Un pensiero a cui fa eco quello del sociologo e professore emerito di Sociologia del lavoro presso l’Università “La Sapienza” di Roma Domenico De Masi, secondo cui anche il “fattore donna”, sarà la prossima sostanziale rivoluzione di senso del mercato del lavoro. «Entro il 2030 il 60% dei laureati e possessori di master nel mondo saranno donne: e le donne sono portatrici da sempre di una cultura legata all’etica, all’estetica ma anche al multitasking e questo potrà cambiare profondamente il mondo del lavoro», sottolinea.
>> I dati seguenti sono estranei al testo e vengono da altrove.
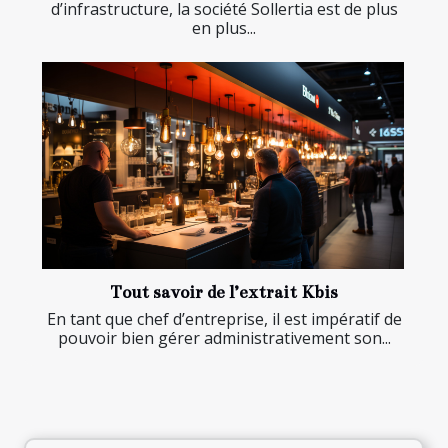
d’infrastructure, la société Sollertia est de plus
en plus...
Tout savoir de l’extrait Kbis
En tant que chef d’entreprise, il est impératif de
pouvoir bien gérer administrativement son...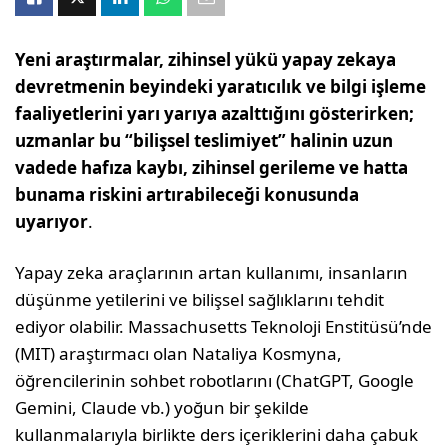
Yeni araştırmalar, zihinsel yükü yapay zekaya
devretmenin beyindeki yaratıcılık ve bilgi işleme
faaliyetlerini yarı yarıya azalttığını gösterirken;
uzmanlar bu “bilişsel teslimiyet” halinin uzun
vadede hafıza kaybı, zihinsel gerileme ve hatta
bunama riskini artırabileceği konusunda
uyarıyor
.
Yapay zeka araçlarının artan kullanımı, insanların
düşünme yetilerini ve bilişsel sağlıklarını tehdit
ediyor olabilir. Massachusetts Teknoloji Enstitüsü’nde
(MIT) araştırmacı olan Nataliya Kosmyna,
öğrencilerinin sohbet robotlarını (ChatGPT, Google
Gemini, Claude vb.) yoğun bir şekilde
kullanmalarıyla birlikte ders içeriklerini daha çabuk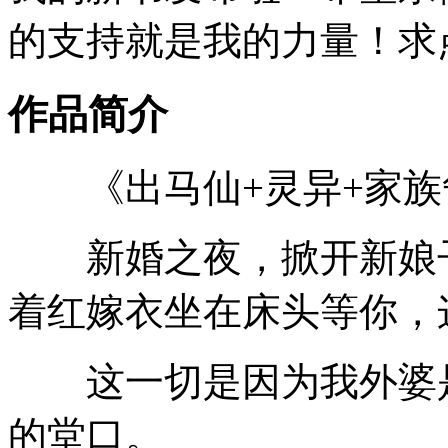
的支持就是我的力量！求点
作品简介
《出马仙+灵异+家族
新婚之夜，掀开新娘子
着红嫁衣坐在床头等你，
这一切是因为我外婆是
的堂口。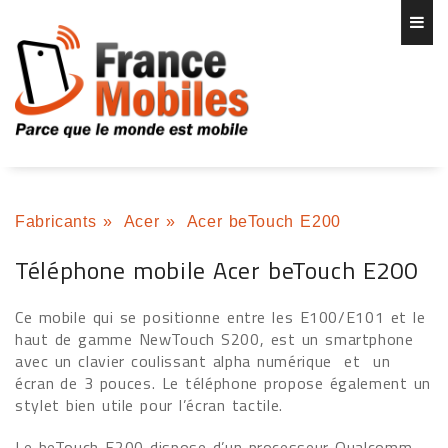
Fabricants
»
Acer
»
Acer beTouch E200
Téléphone mobile Acer beTouch E200
Ce mobile qui se positionne entre les E100/E101 et le
haut de gamme NewTouch S200, est un smartphone
avec un clavier coulissant alpha numérique
et
un
écran de 3 pouces. Le téléphone propose également un
stylet bien utile pour l’écran tactile.
Le beTouch E200 dispose d’un processeur Qualcomm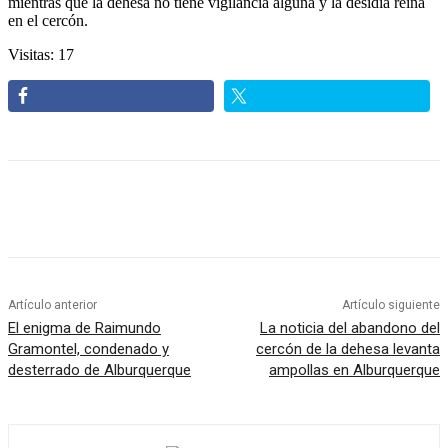
mientras que la dehesa no tiene vigilancia alguna y la desidia reina
en el cercón.
Visitas: 17
Artículo anterior
Artículo siguiente
El enigma de Raimundo
La noticia del abandono del
Gramontel, condenado y
cercón de la dehesa levanta
desterrado de Alburquerque
ampollas en Alburquerque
Non sarà possibile, sarebbe un paradosso. Il cambiamento è qui per restare, anche se non per rimanere immutabile. La cultura aziendale si è sgretolata dove la coesione si basava solo sull’esistenza di uno spazio fisico. Da remoto è diventato necessario andare a caccia di valori condivisi. E, una volta trovati, è su quelli che si dovrà ricostruire un nuovo ecosistema, ragionando però anche su una radicale trasformazione della cultura del tempo lavorativo come condizione per una reale produttività. «Il rimedio è la riduzione dell’orario di lavoro», sostiene De Masi che, però, non concorda con il recente “modello belga” della riduzione della settimana lavorativa da cinque a quattro giorni senza rimodulare le ore. «Spalmare lo stesso numero ore in meno giorni non è una soluzione sensata. Bisogna piuttosto lavorare per abbattere il monte orario: non ha più senso dedicare ogni giorno otto ore della propria vita al lavoro. In Germania, prima economia europea, si lavora in media 1.400 ore all’anno. In Italia 1.800, 400 in più. La Germania ha un tasso di occupazione del 79%, l’Italia è ferma al 58%. Uno spread di 21 punti rispetto al Paese con le migliori performance e dove i manager escono dagli uffici alle 5 del pomeriggio», dice De Masi, sottolineando l’importanza di recuperare del tempo per “l’ozio creativo”. «Andare al cinema, a teatro, al ristorante. Sono tutte attività che farebbero bene non solo a se stessi e alle proprie famiglie, ma paradossalmente anche all’economia». E in questo, spesso non sono solo aziende e manager a essere “conservativi”. Secondo De Masi, una grande colpa ce l’hanno le stesse persone che non sono state fino a oggi abbastanza coraggiose da lottare per una modernizzazione del lavoro. «Servono persone coraggiose, capaci di credere loro stesse per prime in un cambiamento di valori e prospettive».